I was about 8 minutes late to my own reading, and then it took a couple more minutes to get started as the con was giving Inkheart tees away to people who showed up in an unannounced prize. I read from SpellCrash, the forthcoming final book in the WebMage series and it seemed to go over well. I was still mighty punchy though, so I did more humorous and editorial asides than I might have otherwise. Also, being late meant I was forced to end with my protagonists falling through space, instead of at the rest point I’d hoped to get to a couple of pages later. After the reading, one of the people from the MNPoly room party stopped by to invite us to stop by and see the life-size mural they’d done of my Furies as part of their Greek gods theme–punchy as I was this didn’t fully register but I did jot down the room number and promise to drop by.

3:30 PM: Inserting Humor Into Your Writing
(Panelist(s): Kelly McCullough, Brian Keene, M. K. Melin, S.D. Hintz, Jerrod Balzer, Patrick Rothfuss

I think there were actually even more of us there because of one or two late additions, and the room was packed. The panel went all right due to handing over the moderation to Pat, who isn’t afraid to be a hard-ass moderator, but it was a little unfocused as usually happens with large panels.

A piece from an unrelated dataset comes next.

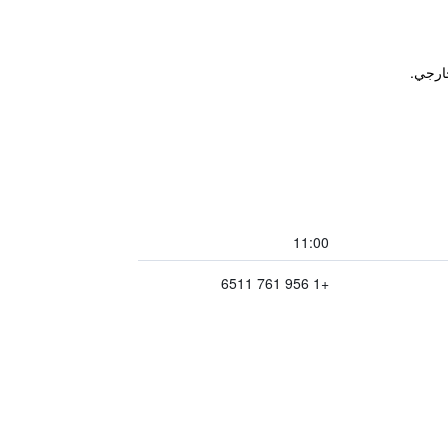
11:00
+1 956 761 6511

Before the panel, my liaisons stopped by to make sure I got fed, and somewhere in here is when I started leaning on them for stuff that I just didn’t have the time to do. I asked Jenn to fetch me some caffeine, and either she or Lisa kept showing up with diet coke when I needed it thereafter and Megan offered to run grab me some egg rolls from the con-suite which sounded lovely, so she sprinted off to fetch them. Have I mentioned how very taken care of I felt at this con? Thank you all!

Afterward another of the MNPoly folks stopped by to let me know about the mural. She also noted that she was cross-playing as Raven from my books. At this point the idea of a mural and someone dressing as one my characters seemed cool, but still didn’t really sink in due to the intensity of my schedule thus far.

That’s also when the folks from the House of Toast stopped by and got me to come up with a toast recipe–which I wrote on the paper plate they handed me and then signed, promising to try to stop by their party later.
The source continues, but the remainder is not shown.